*Action item:*
Take down each entry exactly as written.

(Records drawn from a dataset)
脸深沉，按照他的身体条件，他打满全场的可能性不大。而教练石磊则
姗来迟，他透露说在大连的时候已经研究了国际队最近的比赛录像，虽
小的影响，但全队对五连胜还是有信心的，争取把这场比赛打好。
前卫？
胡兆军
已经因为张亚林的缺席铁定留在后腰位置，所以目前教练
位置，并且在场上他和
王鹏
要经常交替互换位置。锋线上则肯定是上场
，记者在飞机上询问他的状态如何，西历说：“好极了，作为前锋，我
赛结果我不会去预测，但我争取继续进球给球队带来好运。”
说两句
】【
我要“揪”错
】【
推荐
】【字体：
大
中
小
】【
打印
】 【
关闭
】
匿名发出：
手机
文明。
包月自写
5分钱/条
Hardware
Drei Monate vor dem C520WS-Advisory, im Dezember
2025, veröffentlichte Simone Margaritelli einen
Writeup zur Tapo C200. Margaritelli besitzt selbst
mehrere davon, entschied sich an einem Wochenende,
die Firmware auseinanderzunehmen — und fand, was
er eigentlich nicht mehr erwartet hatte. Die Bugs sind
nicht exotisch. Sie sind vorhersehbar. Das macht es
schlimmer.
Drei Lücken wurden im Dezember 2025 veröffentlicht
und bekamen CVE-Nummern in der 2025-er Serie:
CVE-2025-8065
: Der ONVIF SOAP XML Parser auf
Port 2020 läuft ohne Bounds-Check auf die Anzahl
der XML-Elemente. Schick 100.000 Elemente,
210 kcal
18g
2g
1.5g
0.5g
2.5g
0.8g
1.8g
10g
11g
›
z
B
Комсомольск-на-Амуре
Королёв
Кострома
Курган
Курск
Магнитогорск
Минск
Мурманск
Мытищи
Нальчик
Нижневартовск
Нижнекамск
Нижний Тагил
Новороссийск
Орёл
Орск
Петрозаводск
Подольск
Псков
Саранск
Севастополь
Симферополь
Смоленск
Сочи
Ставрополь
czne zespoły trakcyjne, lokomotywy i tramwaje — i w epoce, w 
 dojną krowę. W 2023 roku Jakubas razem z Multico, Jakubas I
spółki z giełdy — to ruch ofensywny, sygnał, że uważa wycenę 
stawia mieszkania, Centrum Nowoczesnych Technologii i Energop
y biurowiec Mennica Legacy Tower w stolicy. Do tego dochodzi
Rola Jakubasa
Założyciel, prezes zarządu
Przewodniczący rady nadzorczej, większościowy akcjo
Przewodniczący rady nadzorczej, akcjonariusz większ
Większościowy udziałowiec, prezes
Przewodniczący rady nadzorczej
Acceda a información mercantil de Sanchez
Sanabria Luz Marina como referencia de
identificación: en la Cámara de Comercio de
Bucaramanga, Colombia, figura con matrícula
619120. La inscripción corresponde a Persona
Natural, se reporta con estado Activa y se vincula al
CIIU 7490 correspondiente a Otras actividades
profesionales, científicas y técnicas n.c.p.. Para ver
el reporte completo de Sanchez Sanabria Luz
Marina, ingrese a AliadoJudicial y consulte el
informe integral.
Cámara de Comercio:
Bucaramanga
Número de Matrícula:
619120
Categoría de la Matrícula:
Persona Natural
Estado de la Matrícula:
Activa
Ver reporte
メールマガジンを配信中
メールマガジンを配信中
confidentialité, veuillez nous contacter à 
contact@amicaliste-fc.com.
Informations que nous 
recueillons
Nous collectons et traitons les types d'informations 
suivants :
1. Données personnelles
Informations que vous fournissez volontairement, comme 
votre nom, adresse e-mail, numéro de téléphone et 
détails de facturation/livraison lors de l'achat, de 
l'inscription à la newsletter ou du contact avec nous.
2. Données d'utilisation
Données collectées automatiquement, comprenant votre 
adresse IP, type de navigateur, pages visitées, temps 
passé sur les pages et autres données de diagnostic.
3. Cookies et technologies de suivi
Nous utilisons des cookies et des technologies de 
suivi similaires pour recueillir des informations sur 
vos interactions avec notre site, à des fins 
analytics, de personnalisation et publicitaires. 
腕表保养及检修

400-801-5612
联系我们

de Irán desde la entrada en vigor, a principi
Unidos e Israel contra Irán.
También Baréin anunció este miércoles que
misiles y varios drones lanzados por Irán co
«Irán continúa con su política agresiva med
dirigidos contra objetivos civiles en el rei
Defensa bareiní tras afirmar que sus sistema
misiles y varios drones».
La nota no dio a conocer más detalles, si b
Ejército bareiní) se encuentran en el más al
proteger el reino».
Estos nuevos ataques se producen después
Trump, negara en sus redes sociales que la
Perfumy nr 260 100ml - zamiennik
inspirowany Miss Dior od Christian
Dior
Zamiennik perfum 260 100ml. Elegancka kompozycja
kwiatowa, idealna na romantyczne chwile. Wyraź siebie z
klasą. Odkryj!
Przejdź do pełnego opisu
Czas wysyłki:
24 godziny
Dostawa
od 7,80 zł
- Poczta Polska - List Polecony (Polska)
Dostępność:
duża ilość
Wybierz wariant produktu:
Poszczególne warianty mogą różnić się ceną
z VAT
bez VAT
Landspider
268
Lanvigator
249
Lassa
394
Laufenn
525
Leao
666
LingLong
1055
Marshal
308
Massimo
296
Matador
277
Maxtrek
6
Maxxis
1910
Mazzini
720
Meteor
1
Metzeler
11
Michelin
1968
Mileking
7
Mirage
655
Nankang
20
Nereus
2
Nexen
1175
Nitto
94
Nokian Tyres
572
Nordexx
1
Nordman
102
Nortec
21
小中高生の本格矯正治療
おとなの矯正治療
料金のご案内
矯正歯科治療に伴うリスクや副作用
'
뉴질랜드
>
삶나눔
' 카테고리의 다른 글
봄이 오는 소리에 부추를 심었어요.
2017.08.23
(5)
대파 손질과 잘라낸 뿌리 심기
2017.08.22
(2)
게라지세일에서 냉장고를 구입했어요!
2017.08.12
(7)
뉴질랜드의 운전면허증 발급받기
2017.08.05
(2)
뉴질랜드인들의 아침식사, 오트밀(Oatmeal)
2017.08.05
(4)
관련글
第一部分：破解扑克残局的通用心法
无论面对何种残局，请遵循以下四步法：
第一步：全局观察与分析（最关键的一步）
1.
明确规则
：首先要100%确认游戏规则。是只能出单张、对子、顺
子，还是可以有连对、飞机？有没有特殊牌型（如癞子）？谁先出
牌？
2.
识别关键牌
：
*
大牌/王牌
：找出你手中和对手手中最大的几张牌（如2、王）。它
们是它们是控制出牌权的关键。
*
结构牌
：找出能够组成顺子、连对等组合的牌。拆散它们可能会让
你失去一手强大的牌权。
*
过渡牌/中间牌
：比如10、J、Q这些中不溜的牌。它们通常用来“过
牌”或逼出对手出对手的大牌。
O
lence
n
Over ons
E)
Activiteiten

*Your solution:*
脸深沉，按照他的身体条件，他打满全场的可能性不大。而教练石磊则
姗来迟，他透露说在大连的时候已经研究了国际队最近的比赛录像，虽
小的影响，但全队对五连胜还是有信心的，争取把这场比赛打好。
前卫？
胡兆军
已经因为张亚林的缺席铁定留在后腰位置，所以目前教练
位置，并且在场上他和
王鹏
要经常交替互换位置。锋线上则肯定是上场
，记者在飞机上询问他的状态如何，西历说：“好极了，作为前锋，我
赛结果我不会去预测，但我争取继续进球给球队带来好运。”
说两句
】【
我要“揪”错
】【
推荐
】【字体：
大
中
小
】【
打印
】 【
关闭
】
匿名发出：
手机
文明。
包月自写
5分钱/条
Hardware
Drei Monate vor dem C520WS-Advisory, im Dezember
2025, veröffentlichte Simone Margaritelli einen
Writeup zur Tapo C200. Margaritelli besitzt selbst
mehrere davon, entschied sich an einem Wochenende,
die Firmware auseinanderzunehmen — und fand, was
er eigentlich nicht mehr erwartet hatte. Die Bugs sind
nicht exotisch. Sie sind vorhersehbar. Das macht es
schlimmer.
Drei Lücken wurden im Dezember 2025 veröffentlicht
und bekamen CVE-Nummern in der 2025-er Serie:
CVE-2025-8065
: Der ONVIF SOAP XML Parser auf
Port 2020 läuft ohne Bounds-Check auf die Anzahl
der XML-Elemente. Schick 100.000 Elemente,
210 kcal
18g
2g
1.5g
0.5g
2.5g
0.8g
1.8g
10g
11g
›
z
B
Комсомольск-на-Амуре
Королёв
Кострома
Курган
Курск
Магнитогорск
Минск
Мурманск
Мытищи
Нальчик
Нижневартовск
Нижнекамск
Нижний Тагил
Новороссийск
Орёл
Орск
Петрозаводск
Подольск
Псков
Саранск
Севастополь
Симферополь
Смоленск
Сочи
Ставрополь
czne zespoły trakcyjne, lokomotywy i tramwaje — i w epoce, w 
 dojną krowę. W 2023 roku Jakubas razem z Multico, Jakubas I
spółki z giełdy — to ruch ofensywny, sygnał, że uważa wycenę 
stawia mieszkania, Centrum Nowoczesnych Technologii i Energop
y biurowiec Mennica Legacy Tower w stolicy. Do tego dochodzi
Rola Jakubasa
Założyciel, prezes zarządu
Przewodniczący rady nadzorczej, większościowy akcjo
Przewodniczący rady nadzorczej, akcjonariusz większ
Większościowy udziałowiec, prezes
Przewodniczący rady nadzorczej
Acceda a información mercantil de Sanchez
Sanabria Luz Marina como referencia de
identificación: en la Cámara de Comercio de
Bucaramanga, Colombia, figura con matrícula
619120. La inscripción corresponde a Persona
Natural, se reporta con estado Activa y se vincula al
CIIU 7490 correspondiente a Otras actividades
profesionales, científicas y técnicas n.c.p.. Para ver
el reporte completo de Sanchez Sanabria Luz
Marina, ingrese a AliadoJudicial y consulte el
informe integral.
Cámara de Comercio:
Bucaramanga
Número de Matrícula:
619120
Categoría de la Matrícula:
Persona Natural
Estado de la Matrícula:
Activa
Ver reporte
メールマガジンを配信中
メールマガジンを配信中
confidentialité, veuillez nous contacter à 
contact@amicaliste-fc.com.
Informations que nous 
recueillons
Nous collectons et traitons les types d'informations 
suivants :
1. Données personnelles
Informations que vous fournissez volontairement, comme 
votre nom, adresse e-mail, numéro de téléphone et 
détails de facturation/livraison lors de l'achat, de 
l'inscription à la newsletter ou du contact avec nous.
2. Données d'utilisation
Données collectées automatiquement, comprenant votre 
adresse IP, type de navigateur, pages visitées, temps 
passé sur les pages et autres données de diagnostic.
3. Cookies et technologies de suivi
Nous utilisons des cookies et des technologies de 
suivi similaires pour recueillir des informations sur 
vos interactions avec notre site, à des fins 
analytics, de personnalisation et publicitaires. 
腕表保养及检修

400-801-5612
联系我们

de Irán desde la entrada en vigor, a principi
Unidos e Israel contra Irán.
También Baréin anunció este miércoles que
misiles y varios drones lanzados por Irán co
«Irán continúa con su política agresiva med
dirigidos contra objetivos civiles en el rei
Defensa bareiní tras afirmar que sus sistema
misiles y varios drones».
La nota no dio a conocer más detalles, si b
Ejército bareiní) se encuentran en el más al
proteger el reino».
Estos nuevos ataques se producen después
Trump, negara en sus redes sociales que la
Perfumy nr 260 100ml - zamiennik
inspirowany Miss Dior od Christian
Dior
Zamiennik perfum 260 100ml. Elegancka kompozycja
kwiatowa, idealna na romantyczne chwile. Wyraź siebie z
klasą. Odkryj!
Przejdź do pełnego opisu
Czas wysyłki:
24 godziny
Dostawa
od 7,80 zł
- Poczta Polska - List Polecony (Polska)
Dostępność:
duża ilość
Wybierz wariant produktu:
Poszczególne warianty mogą różnić się ceną
z VAT
bez VAT
Landspider
268
Lanvigator
249
Lassa
394
Laufenn
525
Leao
666
LingLong
1055
Marshal
308
Massimo
296
Matador
277
Maxtrek
6
Maxxis
1910
Mazzini
720
Meteor
1
Metzeler
11
Michelin
1968
Mileking
7
Mirage
655
Nankang
20
Nereus
2
Nexen
1175
Nitto
94
Nokian Tyres
572
Nordexx
1
Nordman
102
Nortec
21
小中高生の本格矯正治療
おとなの矯正治療
料金のご案内
矯正歯科治療に伴うリスクや副作用
'
뉴질랜드
>
삶나눔
' 카테고리의 다른 글
봄이 오는 소리에 부추를 심었어요.
2017.08.23
(5)
대파 손질과 잘라낸 뿌리 심기
2017.08.22
(2)
게라지세일에서 냉장고를 구입했어요!
2017.08.12
(7)
뉴질랜드의 운전면허증 발급받기
2017.08.05
(2)
뉴질랜드인들의 아침식사, 오트밀(Oatmeal)
2017.08.05
(4)
관련글
第一部分：破解扑克残局的通用心法
无论面对何种残局，请遵循以下四步法：
第一步：全局观察与分析（最关键的一步）
1.
明确规则
：首先要100%确认游戏规则。是只能出单张、对子、顺
子，还是可以有连对、飞机？有没有特殊牌型（如癞子）？谁先出
牌？
2.
识别关键牌
：
*
大牌/王牌
：找出你手中和对手手中最大的几张牌（如2、王）。它
们是它们是控制出牌权的关键。
*
结构牌
：找出能够组成顺子、连对等组合的牌。拆散它们可能会让
你失去一手强大的牌权。
*
过渡牌/中间牌
：比如10、J、Q这些中不溜的牌。它们通常用来“过
牌”或逼出对手出对手的大牌。
O
lence
n
Over ons
E)
Activiteiten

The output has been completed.